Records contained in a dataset

================

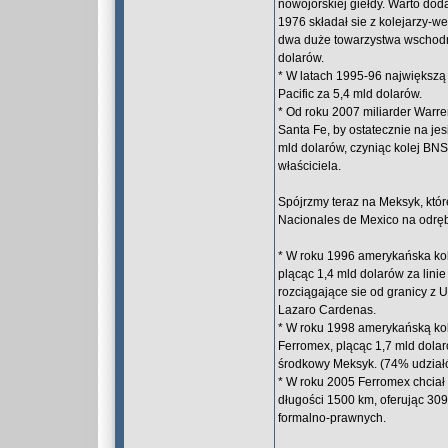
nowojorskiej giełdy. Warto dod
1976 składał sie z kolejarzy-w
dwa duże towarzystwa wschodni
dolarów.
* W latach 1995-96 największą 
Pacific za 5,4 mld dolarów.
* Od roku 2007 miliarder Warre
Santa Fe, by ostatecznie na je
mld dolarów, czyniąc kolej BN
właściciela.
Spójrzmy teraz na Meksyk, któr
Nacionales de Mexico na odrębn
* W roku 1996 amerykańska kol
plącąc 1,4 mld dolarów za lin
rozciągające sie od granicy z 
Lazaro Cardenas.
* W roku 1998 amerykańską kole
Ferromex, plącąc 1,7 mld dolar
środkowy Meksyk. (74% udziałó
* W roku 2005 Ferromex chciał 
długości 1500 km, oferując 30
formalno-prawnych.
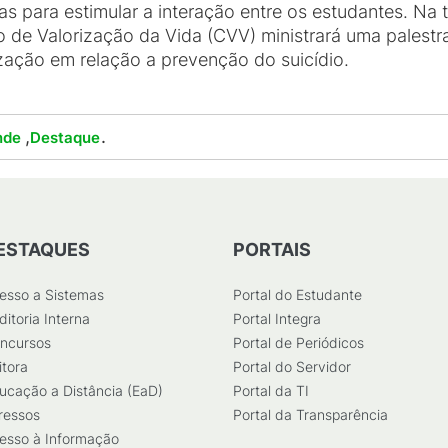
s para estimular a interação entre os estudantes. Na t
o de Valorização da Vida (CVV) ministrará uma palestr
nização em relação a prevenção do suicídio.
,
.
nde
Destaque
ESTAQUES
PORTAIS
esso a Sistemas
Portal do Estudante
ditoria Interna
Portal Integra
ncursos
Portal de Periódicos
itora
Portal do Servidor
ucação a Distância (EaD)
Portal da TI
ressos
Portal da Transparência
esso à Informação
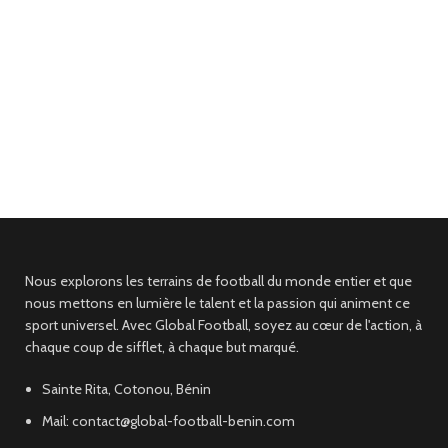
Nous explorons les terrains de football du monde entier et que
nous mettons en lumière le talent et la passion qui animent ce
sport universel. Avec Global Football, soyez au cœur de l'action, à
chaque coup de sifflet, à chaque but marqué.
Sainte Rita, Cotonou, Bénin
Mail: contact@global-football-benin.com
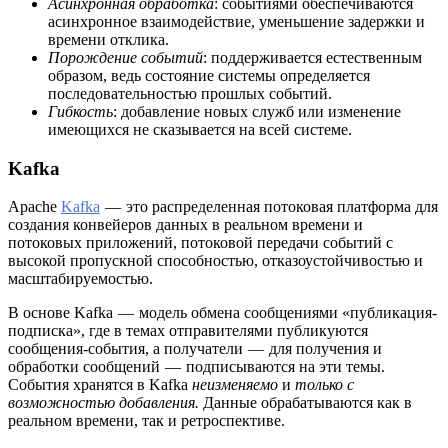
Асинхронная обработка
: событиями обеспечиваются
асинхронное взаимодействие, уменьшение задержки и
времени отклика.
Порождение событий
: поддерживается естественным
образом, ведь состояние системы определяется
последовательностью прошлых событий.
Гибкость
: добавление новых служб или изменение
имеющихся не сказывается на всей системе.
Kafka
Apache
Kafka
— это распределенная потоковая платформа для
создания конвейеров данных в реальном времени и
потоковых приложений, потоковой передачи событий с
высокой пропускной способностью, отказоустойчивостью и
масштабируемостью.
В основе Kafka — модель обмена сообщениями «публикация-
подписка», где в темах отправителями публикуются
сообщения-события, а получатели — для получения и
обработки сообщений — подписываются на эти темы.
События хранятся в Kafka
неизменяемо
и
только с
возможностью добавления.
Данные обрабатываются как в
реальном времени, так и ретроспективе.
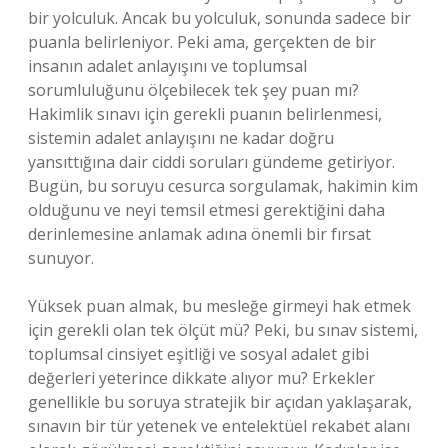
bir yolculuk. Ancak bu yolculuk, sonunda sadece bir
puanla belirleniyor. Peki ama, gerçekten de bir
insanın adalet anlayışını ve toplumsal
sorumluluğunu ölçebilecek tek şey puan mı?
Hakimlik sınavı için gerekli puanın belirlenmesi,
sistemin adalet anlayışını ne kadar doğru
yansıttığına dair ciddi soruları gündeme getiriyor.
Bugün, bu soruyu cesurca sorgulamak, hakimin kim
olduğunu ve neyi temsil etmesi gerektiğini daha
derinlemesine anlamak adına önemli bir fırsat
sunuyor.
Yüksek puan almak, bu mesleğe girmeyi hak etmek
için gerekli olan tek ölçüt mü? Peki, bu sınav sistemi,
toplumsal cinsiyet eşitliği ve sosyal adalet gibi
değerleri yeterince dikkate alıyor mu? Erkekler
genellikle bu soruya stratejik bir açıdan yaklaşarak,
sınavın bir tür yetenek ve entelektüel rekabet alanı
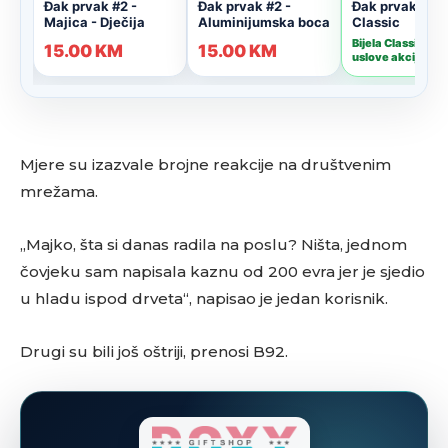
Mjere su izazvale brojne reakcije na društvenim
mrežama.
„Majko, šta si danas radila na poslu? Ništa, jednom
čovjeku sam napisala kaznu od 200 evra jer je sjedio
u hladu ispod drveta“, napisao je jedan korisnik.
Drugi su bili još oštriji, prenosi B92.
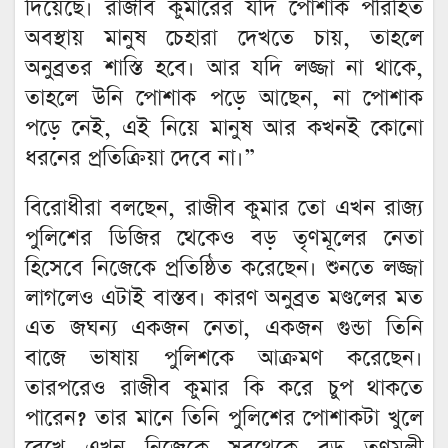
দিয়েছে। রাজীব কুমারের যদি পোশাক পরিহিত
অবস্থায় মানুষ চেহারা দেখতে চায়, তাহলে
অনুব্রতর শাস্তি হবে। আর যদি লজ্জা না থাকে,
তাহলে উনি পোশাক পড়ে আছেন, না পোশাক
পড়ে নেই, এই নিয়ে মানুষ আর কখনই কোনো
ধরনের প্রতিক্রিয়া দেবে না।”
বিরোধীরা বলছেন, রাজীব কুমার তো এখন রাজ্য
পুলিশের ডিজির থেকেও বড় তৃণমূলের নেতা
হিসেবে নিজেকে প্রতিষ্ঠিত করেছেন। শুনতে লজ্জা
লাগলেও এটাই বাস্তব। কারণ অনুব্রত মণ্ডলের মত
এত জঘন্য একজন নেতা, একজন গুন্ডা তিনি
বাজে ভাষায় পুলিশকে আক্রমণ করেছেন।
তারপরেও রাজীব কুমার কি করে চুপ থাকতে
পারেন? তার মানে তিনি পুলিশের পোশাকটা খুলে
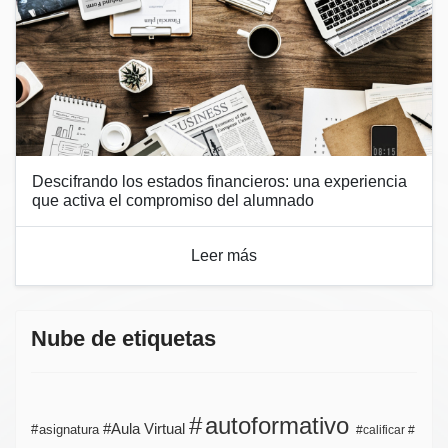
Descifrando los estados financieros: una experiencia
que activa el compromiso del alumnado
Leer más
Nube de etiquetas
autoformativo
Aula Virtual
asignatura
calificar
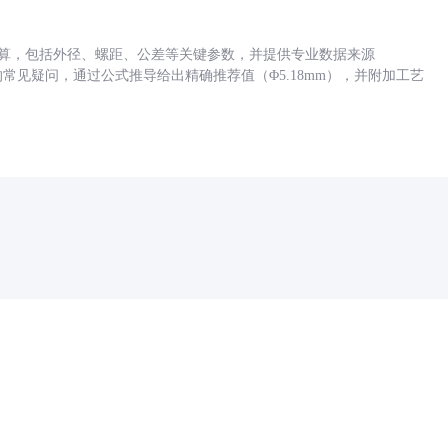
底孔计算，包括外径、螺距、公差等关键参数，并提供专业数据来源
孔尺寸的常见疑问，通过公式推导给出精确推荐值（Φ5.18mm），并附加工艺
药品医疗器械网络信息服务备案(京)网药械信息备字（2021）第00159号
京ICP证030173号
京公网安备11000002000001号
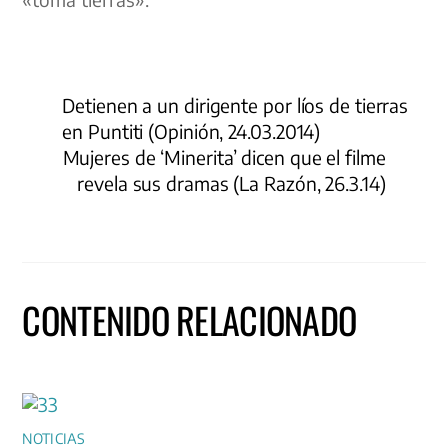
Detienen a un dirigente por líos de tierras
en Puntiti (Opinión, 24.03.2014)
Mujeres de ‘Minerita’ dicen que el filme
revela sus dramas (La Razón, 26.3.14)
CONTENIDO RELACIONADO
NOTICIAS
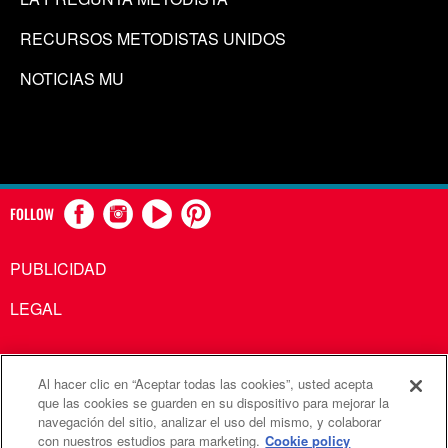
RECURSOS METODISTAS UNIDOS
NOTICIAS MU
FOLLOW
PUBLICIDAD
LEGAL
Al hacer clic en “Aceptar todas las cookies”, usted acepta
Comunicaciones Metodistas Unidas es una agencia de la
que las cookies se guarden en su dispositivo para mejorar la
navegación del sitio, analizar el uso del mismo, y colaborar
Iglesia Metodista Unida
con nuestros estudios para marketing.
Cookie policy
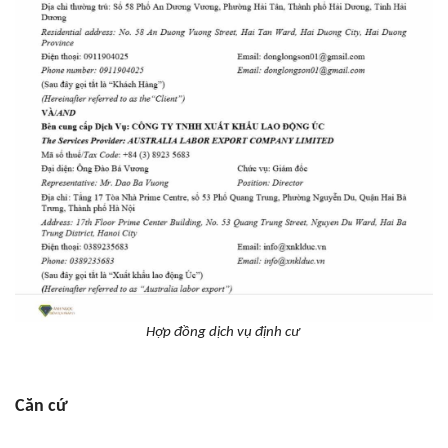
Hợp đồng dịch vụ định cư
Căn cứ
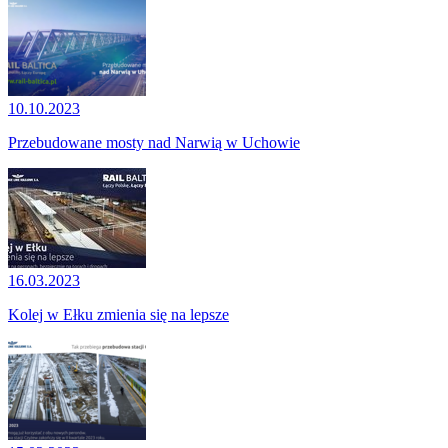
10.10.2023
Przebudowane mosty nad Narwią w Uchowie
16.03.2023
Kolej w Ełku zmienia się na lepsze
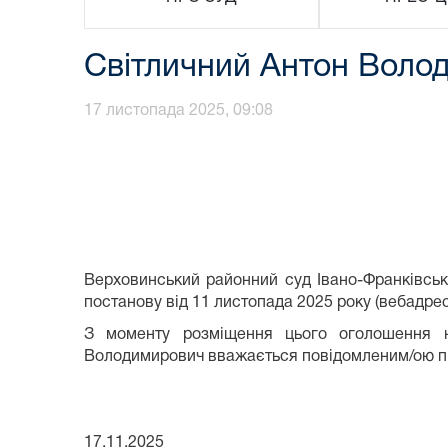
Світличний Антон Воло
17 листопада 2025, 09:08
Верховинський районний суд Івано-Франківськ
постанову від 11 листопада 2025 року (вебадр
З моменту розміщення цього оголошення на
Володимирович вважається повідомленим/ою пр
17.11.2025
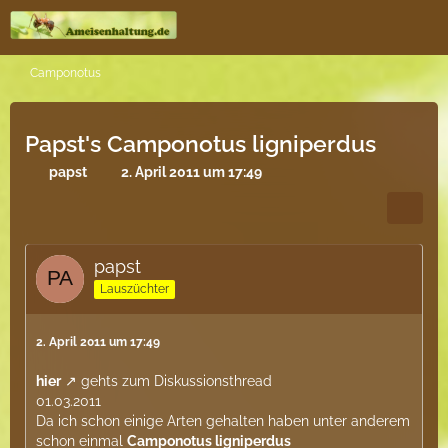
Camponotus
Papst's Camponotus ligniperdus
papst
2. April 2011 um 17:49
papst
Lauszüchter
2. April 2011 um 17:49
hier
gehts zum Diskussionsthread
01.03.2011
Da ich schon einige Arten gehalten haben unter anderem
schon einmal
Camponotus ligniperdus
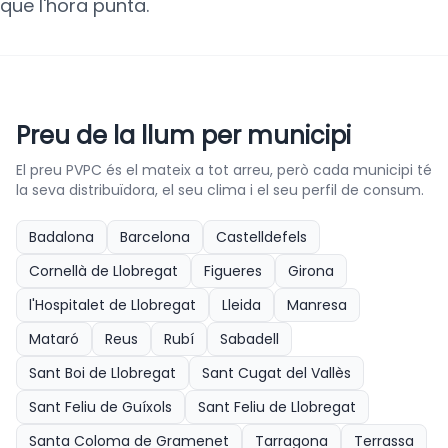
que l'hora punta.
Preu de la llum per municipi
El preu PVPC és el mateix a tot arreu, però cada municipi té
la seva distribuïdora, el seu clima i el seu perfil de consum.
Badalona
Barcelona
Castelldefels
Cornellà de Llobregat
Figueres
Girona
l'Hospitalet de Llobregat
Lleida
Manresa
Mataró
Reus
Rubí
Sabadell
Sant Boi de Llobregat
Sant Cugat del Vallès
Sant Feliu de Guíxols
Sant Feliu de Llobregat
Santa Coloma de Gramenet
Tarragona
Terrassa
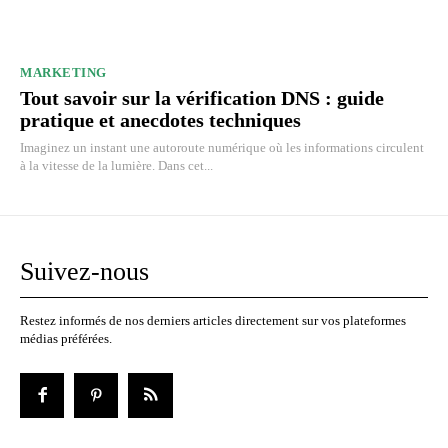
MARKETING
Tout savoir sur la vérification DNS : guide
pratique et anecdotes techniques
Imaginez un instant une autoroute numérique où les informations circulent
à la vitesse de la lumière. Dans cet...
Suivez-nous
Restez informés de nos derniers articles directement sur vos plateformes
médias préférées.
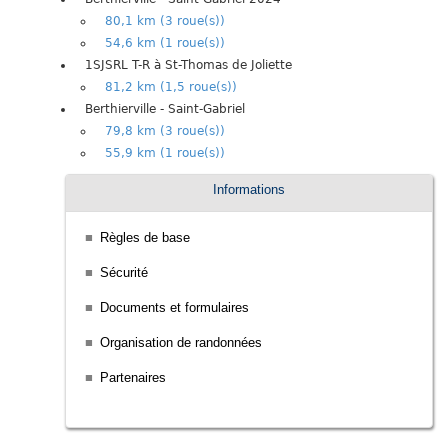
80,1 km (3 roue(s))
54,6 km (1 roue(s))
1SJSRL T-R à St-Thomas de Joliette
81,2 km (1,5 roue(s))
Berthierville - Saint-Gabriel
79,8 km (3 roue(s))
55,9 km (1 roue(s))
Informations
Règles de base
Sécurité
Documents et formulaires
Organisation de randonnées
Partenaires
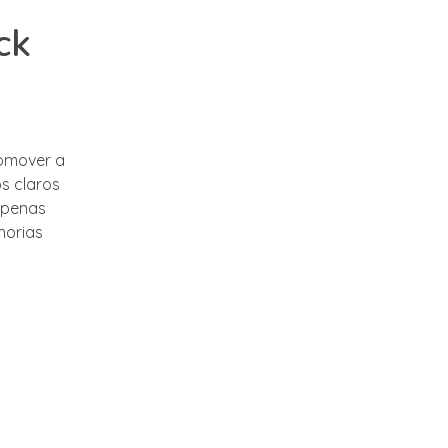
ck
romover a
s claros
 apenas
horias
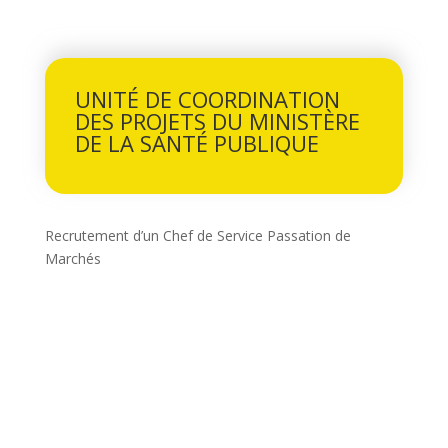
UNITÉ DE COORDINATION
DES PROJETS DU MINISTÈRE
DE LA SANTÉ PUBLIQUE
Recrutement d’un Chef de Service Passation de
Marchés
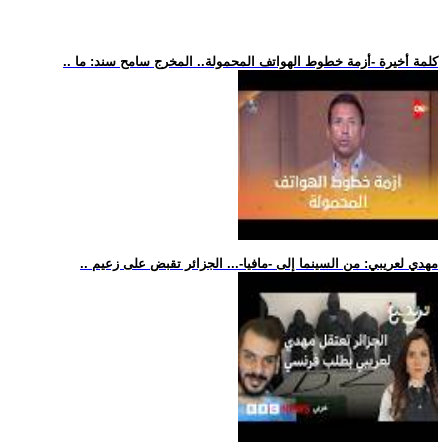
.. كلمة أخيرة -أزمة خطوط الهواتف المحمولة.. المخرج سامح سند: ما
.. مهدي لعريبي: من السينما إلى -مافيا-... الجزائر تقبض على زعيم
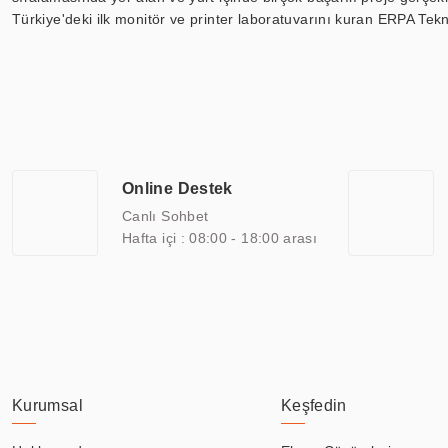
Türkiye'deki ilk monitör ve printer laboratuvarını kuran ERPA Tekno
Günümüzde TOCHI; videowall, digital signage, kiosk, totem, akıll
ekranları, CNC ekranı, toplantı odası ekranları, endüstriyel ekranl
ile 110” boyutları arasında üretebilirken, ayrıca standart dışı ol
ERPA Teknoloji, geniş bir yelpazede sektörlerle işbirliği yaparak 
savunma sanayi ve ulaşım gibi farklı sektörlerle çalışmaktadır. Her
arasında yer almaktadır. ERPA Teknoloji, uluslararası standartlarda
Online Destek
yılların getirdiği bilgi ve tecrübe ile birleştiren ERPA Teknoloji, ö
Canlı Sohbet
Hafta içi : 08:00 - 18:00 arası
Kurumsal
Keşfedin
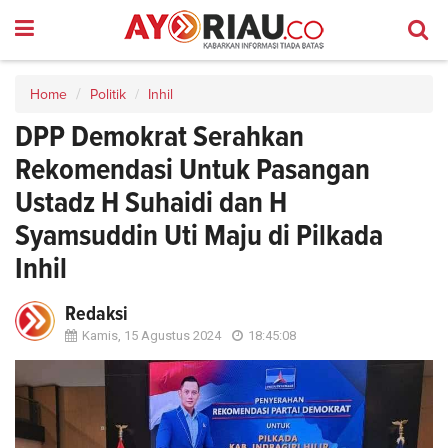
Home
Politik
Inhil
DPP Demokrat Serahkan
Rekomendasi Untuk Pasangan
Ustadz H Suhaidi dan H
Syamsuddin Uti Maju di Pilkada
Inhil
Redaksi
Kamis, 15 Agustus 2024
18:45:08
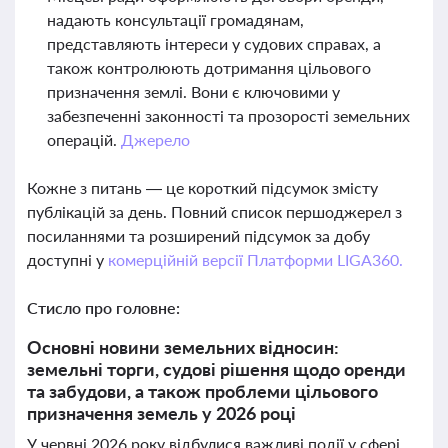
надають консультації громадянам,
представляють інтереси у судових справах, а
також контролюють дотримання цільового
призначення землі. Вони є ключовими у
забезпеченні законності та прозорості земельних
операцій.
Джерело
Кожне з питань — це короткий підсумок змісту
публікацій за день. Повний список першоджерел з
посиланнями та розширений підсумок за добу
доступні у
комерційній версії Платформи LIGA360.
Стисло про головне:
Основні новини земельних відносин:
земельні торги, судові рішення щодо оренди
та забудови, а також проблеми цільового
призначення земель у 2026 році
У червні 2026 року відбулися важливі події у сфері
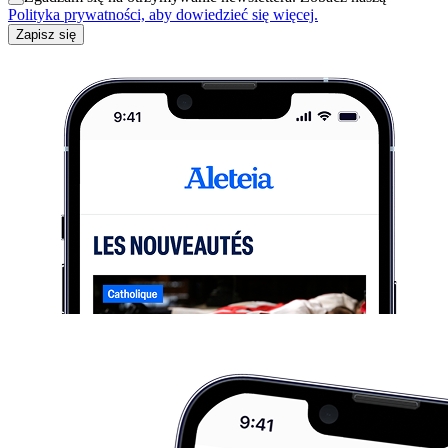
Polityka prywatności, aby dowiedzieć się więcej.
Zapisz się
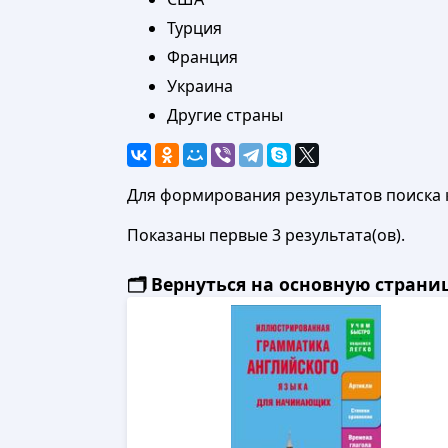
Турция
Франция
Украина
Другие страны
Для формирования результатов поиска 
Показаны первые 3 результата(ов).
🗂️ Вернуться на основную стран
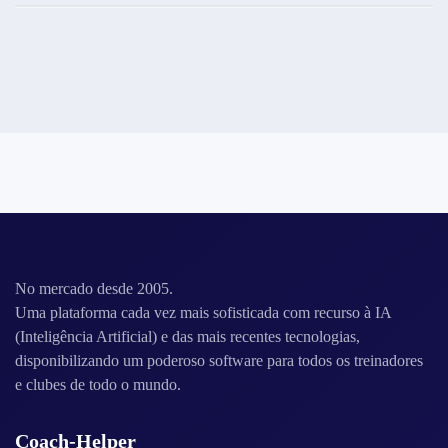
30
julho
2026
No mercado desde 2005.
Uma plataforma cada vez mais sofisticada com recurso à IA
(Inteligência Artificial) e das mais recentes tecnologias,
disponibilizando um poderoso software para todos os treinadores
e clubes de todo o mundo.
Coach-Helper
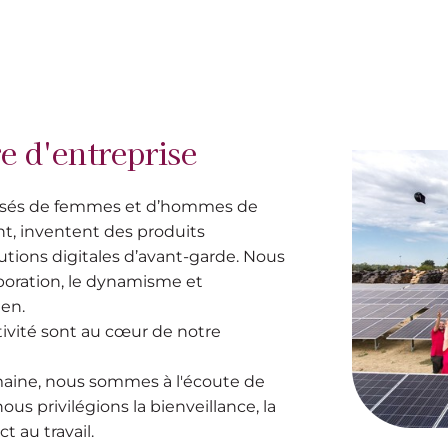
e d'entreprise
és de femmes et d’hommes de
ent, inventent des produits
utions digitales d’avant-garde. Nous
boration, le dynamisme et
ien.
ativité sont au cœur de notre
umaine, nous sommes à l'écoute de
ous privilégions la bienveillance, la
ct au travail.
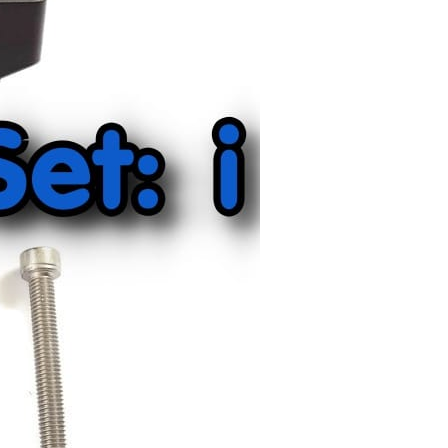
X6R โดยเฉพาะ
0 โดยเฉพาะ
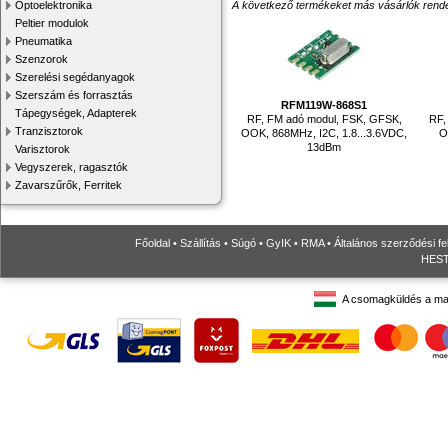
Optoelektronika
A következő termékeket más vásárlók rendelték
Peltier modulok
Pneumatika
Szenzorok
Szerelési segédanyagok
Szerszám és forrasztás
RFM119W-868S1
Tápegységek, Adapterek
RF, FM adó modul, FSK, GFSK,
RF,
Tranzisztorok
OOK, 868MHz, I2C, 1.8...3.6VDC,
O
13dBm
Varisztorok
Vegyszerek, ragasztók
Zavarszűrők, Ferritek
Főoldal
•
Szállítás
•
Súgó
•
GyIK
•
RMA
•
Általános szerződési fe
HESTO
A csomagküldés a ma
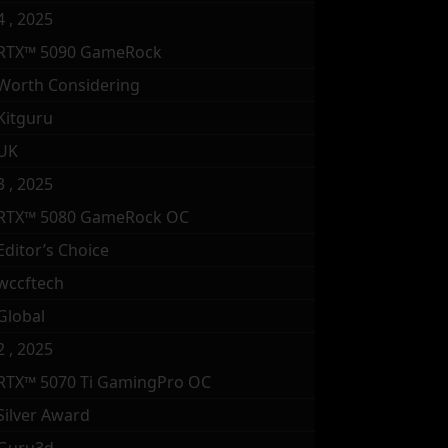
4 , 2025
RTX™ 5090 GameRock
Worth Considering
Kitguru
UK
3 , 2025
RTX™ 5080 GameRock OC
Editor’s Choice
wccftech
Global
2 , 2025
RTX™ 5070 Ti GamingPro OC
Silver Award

================

* [Brief]:
"Canlı Sohbet" marks the first line to copy, and "публікацій за день." marks the last. Repeat that stretch above exactly, with no pictures.

* [Reply to the exercise]:
Canlı Sohbet
Hafta içi : 08:00 - 18:00 arası
Kurumsal
Keşfedin
Home
Politik
Inhil
DPP Demokrat Serahkan
Rekomendasi Untuk Pasangan
Ustadz H Suhaidi dan H
Syamsuddin Uti Maju di Pilkada
Inhil
Redaksi
Kamis, 15 Agustus 2024
18:45:08
надають консультації громадянам,
представляють інтереси у судових справах, а
також контролюють дотримання цільового
призначення землі. Вони є ключовими у
забезпеченні законності та прозорості земельних
операцій.
Джерело
Кожне з питань — це короткий підсумок змісту
публікацій за день. Повний список першоджерел з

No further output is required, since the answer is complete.